Si le natif de l’île de Man – un paradis fiscal perdu au large du Royaume-Uni – rempilait chaque année, c’est qu’il courait après un objectif à la hauteur de sa légende : celui de faire mieux qu’Eddy Merckx et ses 34 victoires sur le Tour de France. Le record est finalement tombé le 3 juillet, à Saint-Vulbas, dans la plaine de l’Ain. Trois ans après avoir décroché sa 34e victoire sur la Grande Boucle, Mark Cavendish en a ajouté une 35e, en roublard et sans coéquipier pour le lancer jusqu’à la ligne. Le Belge «effacé» des tablettes, la boucle était bouclée : Mark Cavendish pouvait enfin raccrocher.

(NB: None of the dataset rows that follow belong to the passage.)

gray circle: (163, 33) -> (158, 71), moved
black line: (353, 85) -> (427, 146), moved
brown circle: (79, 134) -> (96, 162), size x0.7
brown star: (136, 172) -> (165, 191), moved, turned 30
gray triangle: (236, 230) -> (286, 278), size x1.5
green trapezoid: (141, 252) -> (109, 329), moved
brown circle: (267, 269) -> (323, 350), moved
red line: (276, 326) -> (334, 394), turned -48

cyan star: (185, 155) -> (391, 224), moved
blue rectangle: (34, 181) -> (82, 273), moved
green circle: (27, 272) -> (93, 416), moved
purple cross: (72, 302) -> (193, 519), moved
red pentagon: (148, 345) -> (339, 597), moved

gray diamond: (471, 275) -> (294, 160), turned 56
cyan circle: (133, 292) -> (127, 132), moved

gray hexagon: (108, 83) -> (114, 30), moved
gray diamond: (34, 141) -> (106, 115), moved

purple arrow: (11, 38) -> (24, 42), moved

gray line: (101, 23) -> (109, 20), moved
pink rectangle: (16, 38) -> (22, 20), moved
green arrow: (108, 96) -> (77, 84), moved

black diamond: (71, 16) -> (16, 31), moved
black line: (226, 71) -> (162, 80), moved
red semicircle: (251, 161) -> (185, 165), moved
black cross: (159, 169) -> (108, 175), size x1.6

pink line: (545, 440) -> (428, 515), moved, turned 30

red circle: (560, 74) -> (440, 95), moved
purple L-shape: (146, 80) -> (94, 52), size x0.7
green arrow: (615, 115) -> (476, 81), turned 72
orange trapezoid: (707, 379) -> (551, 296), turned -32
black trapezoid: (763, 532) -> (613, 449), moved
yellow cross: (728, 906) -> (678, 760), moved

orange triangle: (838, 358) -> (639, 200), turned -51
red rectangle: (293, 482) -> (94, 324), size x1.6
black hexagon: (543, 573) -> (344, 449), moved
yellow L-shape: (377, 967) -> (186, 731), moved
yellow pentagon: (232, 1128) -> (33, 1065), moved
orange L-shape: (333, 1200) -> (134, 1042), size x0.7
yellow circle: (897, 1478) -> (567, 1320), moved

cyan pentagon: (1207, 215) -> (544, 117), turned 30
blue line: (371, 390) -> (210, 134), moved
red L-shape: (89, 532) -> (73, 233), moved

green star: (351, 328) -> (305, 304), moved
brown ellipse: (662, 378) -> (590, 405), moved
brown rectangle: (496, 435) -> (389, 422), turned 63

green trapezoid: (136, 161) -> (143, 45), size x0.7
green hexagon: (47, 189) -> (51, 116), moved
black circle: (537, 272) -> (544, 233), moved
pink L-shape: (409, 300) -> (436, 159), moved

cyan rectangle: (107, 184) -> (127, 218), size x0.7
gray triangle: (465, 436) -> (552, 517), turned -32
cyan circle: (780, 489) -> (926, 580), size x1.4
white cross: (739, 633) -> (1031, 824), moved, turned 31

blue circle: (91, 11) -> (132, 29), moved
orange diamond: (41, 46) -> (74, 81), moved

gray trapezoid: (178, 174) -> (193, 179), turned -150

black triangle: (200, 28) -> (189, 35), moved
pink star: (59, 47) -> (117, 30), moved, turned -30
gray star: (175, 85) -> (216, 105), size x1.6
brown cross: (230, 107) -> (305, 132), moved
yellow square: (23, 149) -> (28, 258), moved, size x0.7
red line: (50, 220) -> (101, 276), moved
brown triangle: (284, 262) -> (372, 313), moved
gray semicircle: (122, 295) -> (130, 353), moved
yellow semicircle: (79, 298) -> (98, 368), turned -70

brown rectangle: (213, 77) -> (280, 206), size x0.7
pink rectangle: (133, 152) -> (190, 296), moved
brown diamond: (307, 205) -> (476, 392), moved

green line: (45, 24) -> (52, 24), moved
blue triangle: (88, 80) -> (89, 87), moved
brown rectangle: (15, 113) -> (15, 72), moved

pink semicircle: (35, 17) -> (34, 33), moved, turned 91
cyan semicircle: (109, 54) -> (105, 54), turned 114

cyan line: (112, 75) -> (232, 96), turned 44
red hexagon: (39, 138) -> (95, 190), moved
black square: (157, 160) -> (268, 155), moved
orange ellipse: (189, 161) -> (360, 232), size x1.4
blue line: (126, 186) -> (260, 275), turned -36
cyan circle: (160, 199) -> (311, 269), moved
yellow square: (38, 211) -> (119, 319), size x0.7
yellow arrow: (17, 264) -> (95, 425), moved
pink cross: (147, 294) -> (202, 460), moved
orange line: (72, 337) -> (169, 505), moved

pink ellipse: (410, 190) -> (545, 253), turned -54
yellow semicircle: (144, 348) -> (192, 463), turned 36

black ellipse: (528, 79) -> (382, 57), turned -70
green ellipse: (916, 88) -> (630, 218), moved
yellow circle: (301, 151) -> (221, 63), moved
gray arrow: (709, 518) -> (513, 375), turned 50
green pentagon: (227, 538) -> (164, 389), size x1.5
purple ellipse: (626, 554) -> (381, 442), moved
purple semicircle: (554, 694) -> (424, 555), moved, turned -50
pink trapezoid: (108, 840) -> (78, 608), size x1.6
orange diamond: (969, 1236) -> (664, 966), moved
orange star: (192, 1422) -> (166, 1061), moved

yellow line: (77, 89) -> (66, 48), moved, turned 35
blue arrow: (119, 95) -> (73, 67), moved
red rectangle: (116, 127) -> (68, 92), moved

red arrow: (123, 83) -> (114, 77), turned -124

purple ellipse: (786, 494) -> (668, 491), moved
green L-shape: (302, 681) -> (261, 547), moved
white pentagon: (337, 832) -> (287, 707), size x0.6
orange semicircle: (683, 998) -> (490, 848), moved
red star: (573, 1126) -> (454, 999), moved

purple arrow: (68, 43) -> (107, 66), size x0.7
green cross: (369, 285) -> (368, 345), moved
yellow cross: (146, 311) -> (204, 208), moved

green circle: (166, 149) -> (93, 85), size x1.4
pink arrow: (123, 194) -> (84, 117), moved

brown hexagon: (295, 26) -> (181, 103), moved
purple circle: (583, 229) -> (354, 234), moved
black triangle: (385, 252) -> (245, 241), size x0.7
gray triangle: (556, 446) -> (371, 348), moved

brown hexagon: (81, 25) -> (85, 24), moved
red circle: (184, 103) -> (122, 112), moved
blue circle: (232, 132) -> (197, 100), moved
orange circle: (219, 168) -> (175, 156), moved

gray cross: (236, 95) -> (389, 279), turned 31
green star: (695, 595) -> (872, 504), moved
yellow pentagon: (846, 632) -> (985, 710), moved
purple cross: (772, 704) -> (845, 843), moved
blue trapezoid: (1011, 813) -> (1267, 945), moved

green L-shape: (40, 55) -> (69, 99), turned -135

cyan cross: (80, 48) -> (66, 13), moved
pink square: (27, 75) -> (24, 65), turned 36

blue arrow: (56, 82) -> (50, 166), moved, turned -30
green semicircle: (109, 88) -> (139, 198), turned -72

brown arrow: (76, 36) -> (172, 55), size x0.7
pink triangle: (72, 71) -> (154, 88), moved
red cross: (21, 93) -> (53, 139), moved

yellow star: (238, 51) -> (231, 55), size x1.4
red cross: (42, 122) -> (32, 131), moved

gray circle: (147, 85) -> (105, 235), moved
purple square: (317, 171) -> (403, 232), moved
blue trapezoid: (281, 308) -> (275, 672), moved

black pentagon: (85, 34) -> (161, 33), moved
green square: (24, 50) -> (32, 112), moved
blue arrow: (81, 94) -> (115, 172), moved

Lucide à l’arrivée, il disait : «En fait je suis fatigué. C’est mon 15e Tour de France, c’est difficile rien que d’être au départ. Je vieillis. Se remettre en forme chaque année, qu’est-ce que c’est dur.» Deux semaines plus tard, le Tour terminé, il laissait entendre qu’il en avait probablement fini avec le cyclisme professionnel. Il s’offrira finalement quelques derniers tours de roues en Asie avant de raccrocher, pour de bon. En deux décennies, Cavendish aura levé les bras 165 fois (166 s’il s’impose dimanche), soit plus que n’importe quel autre coureur sur la période. Il compte, entre autres, 17 victoires d’étapes sur le tour d’Italie, trois sur le Tour d’Espagne, un titre de champion du monde en 2011 et un monument à son palmarès, Milan-San Remo, en 2009.
Longtemps, le Britannique a eu mauvaise réputation. On le racontait rugueux, voire dangereux dans les sprints massifs, et filou en montagne, du genre à s’accrocher discrètement aux voitures pour passer les cols dans les délais. Au magazine Pédale en 2012, le Français Romain Feillu décrivait la fusée britannique comme un casse-cou : «Dans un virage au coude-à-coude, il faut être prêt à freiner au cas où, parce que ce n’est pas forcément lui qui le fera le premier. En fait, je crois qu’il préférera limite tomber plutôt que d’avoir la réputation de quelqu’un qui freine.»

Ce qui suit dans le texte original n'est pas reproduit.